START DATASET ENTRIES

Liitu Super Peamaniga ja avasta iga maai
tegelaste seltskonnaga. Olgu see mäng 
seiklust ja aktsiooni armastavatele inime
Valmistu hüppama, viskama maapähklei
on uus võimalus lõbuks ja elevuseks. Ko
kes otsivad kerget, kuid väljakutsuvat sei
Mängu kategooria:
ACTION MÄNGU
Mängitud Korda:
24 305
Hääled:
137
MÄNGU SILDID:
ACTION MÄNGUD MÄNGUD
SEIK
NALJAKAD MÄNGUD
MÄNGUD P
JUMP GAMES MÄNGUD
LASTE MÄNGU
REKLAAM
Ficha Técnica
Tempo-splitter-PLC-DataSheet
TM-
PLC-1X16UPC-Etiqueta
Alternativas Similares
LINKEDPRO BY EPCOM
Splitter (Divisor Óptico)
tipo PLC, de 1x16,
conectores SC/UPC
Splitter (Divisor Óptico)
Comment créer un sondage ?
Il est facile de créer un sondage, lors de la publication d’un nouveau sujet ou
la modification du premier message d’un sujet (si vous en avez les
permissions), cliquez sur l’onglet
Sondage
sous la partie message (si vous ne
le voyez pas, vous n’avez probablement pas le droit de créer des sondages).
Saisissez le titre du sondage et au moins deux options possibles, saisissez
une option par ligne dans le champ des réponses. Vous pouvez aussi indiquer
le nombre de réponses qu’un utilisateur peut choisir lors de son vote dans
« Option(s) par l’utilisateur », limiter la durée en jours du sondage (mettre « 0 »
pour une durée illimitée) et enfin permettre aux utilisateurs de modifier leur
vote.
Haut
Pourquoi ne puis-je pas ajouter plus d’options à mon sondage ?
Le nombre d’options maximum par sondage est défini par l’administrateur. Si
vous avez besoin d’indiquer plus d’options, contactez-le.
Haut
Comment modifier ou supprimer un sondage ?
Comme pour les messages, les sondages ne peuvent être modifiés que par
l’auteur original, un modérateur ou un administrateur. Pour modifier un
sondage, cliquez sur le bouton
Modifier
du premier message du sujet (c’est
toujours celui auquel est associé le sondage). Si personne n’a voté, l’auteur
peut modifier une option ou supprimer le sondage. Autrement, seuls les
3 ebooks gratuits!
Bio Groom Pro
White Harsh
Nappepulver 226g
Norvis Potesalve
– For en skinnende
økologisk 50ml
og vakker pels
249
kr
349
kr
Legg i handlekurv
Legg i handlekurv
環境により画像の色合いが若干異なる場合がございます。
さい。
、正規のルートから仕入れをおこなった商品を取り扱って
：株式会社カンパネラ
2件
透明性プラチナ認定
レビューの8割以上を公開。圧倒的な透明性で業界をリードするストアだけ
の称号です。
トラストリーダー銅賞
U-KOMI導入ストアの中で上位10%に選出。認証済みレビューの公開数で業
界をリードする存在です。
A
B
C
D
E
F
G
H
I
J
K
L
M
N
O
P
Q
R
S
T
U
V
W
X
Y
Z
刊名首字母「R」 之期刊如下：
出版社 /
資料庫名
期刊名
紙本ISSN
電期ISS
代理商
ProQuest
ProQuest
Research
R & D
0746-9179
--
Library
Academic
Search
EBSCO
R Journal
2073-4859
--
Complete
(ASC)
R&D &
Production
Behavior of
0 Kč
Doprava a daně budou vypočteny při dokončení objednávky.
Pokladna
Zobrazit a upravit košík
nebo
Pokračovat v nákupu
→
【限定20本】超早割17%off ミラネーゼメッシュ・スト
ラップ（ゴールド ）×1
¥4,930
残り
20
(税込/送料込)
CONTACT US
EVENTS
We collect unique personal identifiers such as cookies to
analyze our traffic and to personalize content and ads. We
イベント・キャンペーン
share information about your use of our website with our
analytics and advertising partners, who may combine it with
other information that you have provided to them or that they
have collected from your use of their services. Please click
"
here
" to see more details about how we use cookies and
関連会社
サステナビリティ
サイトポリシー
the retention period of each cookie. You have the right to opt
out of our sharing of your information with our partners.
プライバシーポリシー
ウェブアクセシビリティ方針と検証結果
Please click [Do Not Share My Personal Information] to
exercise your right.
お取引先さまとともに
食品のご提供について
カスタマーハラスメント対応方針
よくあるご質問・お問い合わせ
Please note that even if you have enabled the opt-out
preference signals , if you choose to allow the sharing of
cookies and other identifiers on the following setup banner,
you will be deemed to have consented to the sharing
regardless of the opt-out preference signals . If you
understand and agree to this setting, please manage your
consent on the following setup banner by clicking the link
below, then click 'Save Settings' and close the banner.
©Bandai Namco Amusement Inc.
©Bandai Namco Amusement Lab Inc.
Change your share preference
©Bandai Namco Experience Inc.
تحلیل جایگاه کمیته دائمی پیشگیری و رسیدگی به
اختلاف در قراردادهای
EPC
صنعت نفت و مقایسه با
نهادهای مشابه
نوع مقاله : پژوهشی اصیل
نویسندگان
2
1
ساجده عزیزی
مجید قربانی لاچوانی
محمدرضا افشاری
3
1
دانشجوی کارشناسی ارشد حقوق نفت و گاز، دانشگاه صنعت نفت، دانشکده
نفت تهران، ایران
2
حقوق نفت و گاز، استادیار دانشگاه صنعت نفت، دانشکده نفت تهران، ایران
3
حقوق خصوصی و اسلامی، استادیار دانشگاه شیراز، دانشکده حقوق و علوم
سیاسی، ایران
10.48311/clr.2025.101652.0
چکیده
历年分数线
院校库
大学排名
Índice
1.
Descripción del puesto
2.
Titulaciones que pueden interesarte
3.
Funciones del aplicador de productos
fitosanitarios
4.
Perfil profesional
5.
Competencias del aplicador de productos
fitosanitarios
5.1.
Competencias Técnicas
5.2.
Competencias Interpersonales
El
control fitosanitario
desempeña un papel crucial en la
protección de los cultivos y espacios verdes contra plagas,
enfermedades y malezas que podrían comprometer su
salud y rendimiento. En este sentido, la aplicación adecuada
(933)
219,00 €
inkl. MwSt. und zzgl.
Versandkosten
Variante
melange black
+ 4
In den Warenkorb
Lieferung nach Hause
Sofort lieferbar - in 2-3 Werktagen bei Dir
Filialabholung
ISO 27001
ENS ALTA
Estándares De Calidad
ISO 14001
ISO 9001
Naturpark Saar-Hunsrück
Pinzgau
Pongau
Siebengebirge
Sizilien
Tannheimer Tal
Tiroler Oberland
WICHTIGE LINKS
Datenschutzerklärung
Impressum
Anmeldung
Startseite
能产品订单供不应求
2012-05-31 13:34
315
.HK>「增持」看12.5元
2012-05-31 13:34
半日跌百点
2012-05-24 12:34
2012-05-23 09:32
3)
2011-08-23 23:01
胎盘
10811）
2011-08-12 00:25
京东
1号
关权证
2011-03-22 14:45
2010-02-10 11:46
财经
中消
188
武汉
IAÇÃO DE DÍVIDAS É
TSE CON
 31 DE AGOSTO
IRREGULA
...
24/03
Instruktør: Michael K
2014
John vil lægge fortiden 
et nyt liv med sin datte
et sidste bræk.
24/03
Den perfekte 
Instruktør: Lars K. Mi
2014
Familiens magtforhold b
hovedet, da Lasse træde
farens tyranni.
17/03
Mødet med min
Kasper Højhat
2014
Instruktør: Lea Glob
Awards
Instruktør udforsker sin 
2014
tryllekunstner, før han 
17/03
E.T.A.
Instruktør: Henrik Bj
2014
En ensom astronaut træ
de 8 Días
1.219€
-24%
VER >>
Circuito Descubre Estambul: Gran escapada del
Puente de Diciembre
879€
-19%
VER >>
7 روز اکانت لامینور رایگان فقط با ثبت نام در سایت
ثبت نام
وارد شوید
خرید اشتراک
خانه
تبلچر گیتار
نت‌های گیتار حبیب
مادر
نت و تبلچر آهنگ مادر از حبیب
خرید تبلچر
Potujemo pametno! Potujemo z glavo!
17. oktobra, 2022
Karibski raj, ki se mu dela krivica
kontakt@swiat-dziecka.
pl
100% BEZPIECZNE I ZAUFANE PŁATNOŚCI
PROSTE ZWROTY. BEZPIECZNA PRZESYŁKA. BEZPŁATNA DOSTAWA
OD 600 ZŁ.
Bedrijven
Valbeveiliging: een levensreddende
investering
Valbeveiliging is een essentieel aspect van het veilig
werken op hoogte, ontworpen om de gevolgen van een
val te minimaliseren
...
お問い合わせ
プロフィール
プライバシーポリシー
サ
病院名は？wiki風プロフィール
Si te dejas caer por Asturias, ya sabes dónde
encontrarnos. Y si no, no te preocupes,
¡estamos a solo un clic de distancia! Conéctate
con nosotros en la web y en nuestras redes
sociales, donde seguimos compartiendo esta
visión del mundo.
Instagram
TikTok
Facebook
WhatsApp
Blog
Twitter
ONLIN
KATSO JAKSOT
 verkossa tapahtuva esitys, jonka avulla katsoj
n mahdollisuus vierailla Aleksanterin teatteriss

END DATASET ENTRIES

# WHAT IS BEING ASKED
Each line of the entries that contains the word "premier" should be listed.

# ANSWER TO THE PROBLEM
la modification du premier message d’un sujet (si vous en avez les
du premier message du sujet (c’est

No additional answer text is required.